Department of Pediatric Neurosciences, University of Texas at Austin, Ascension Dell Children's Medical Center, USA.
Semin Pediatr Neurol. 2024 Dec;52:101171. doi: 10.1016/j.spen.2024.101171. Epub 2024 Nov 9.

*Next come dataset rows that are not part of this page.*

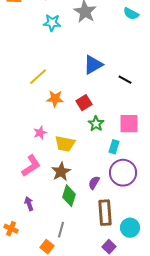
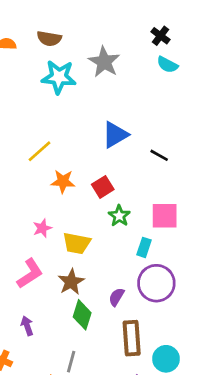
cyan star: (52, 23) -> (59, 77), size x1.4

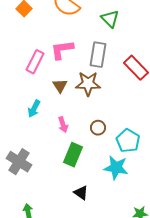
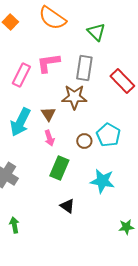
brown triangle: (60, 86) -> (48, 114), moved
cyan arrow: (34, 109) -> (20, 122), size x1.6
cyan pentagon: (128, 141) -> (108, 135), moved

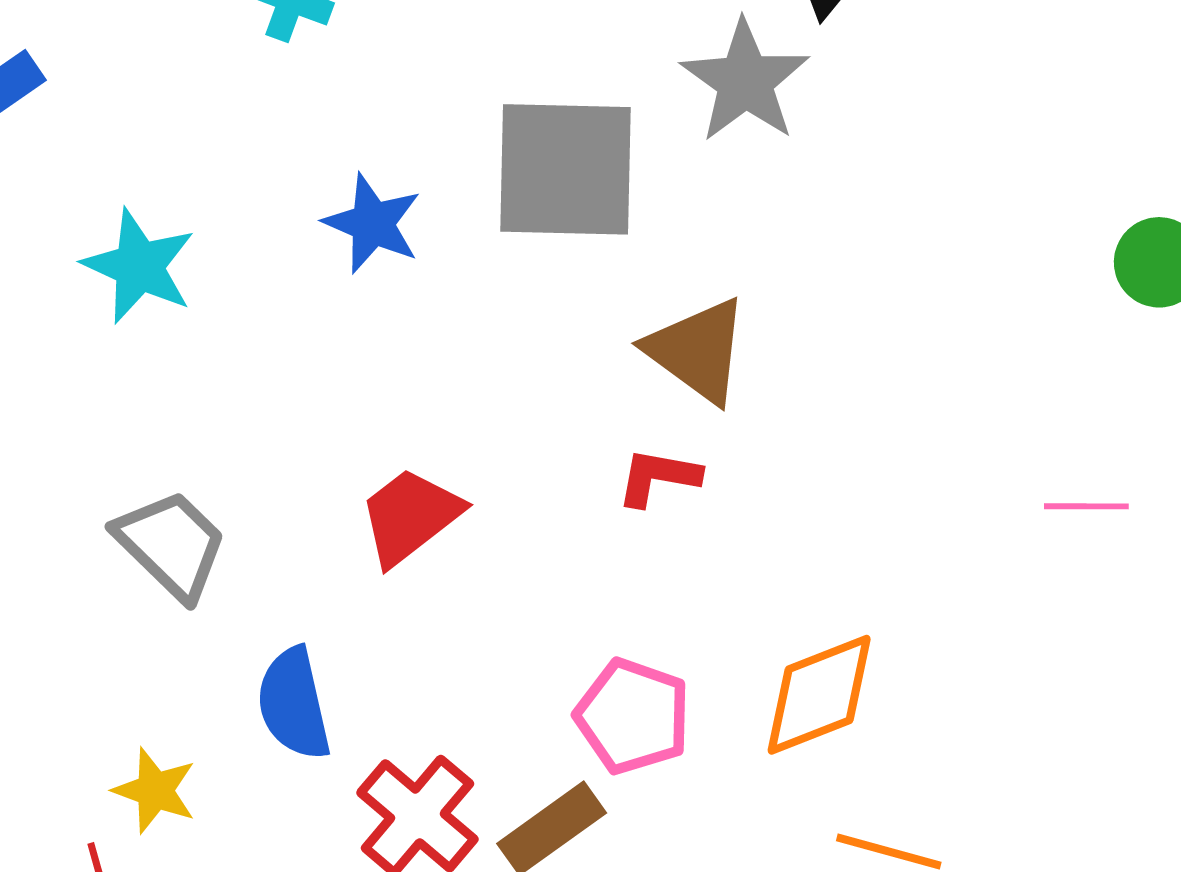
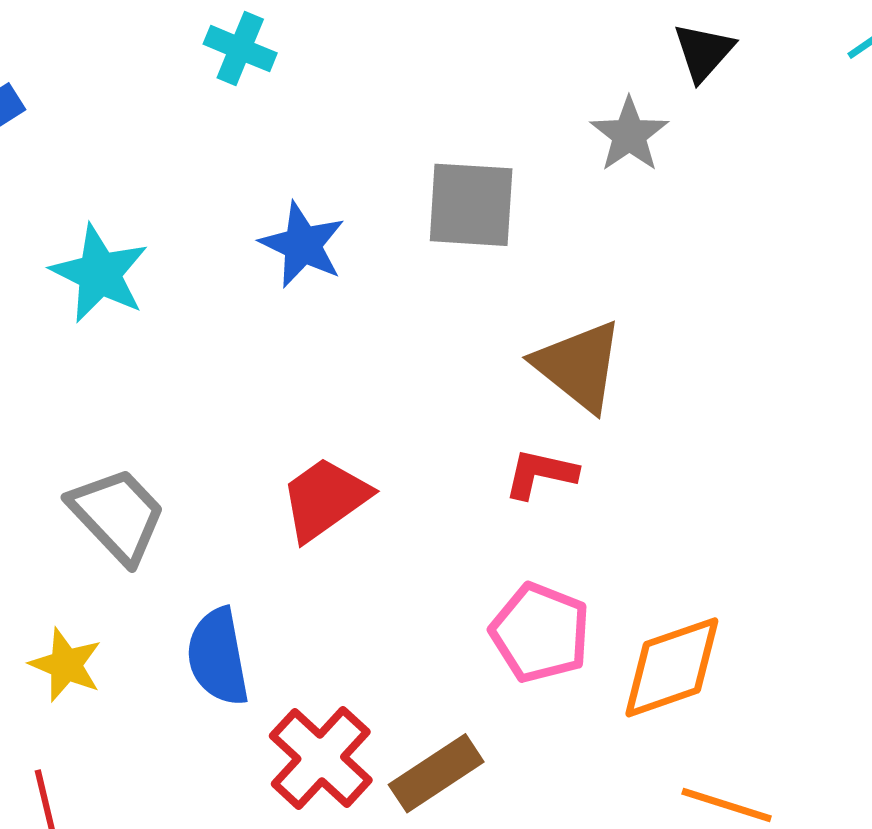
gray star: (745, 81) -> (629, 135), size x0.7
gray square: (566, 169) -> (471, 205), size x0.7
pink pentagon: (633, 716) -> (540, 633), moved
yellow star: (155, 791) -> (66, 665), moved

Neurofibromatosis type 2-related schwannomatosis (NF2-SWN) is an autosomal dominant inherited disorder with 100 % penetrance associated with pathogenic variants of the NF2 gene on the long arm of chromosome 22. It was previously known as central neurofibromatosis and neurofibromatosis type 2. NF2-SWN has a global incidence of about 1 in 50,000. This disorder is characterized by the formation of multiple types of central nervous system tumors. While bilateral vestibular schwannomas affect more than 95 % of individuals with NF2-SWN, meningiomas, ependymomas, gliomas, other schwannomas, and ophthalmologic abnormalities are also common. Careful dermatologic, ophthalmologic, and neurologic examination can identify signs of NF2-SWN to allow timely initiation of disease specific treatment. Most patients benefit from multimodal treatment, including surgery.

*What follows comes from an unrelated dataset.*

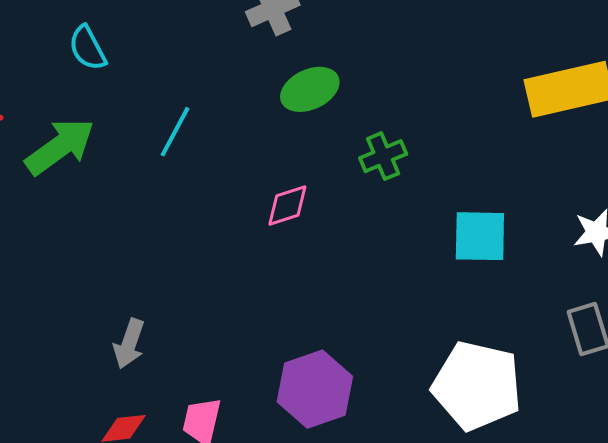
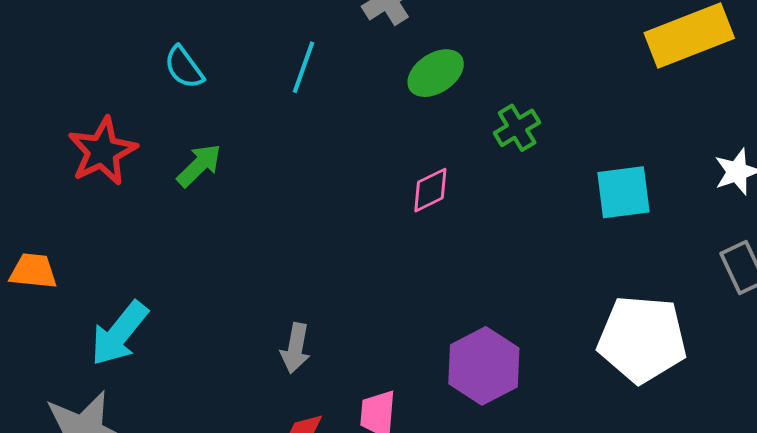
cyan semicircle: (87, 48) -> (184, 67), moved
cyan line: (175, 132) -> (304, 67), moved
green arrow: (60, 147) -> (199, 165), size x0.7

2型神经纤维瘤病相关的神经鞘瘤病(NF2-SWN)是一种常染色体显性遗传性疾病,其发病率为100%,与22号染色体长臂上NF2基因的致病变异有关。它以前被称为中枢神经纤维瘤病和2型神经纤维瘤病。NF2-SWN在全球的发病率约为五万分之一。这种疾病的特征是形成多种类型的中枢神经系统肿瘤。虽然双侧前庭神经鞘瘤影响超过95%的NF2-SWN患者,但脑膜瘤、室管膜瘤、胶质瘤、其他神经鞘瘤和眼科异常也很常见。仔细的皮肤科、眼科和神经科检查可以识别NF2-SWN的体征,以便及时开始针对该疾病的治疗。大多数患者受益于多模式治疗,包括手术。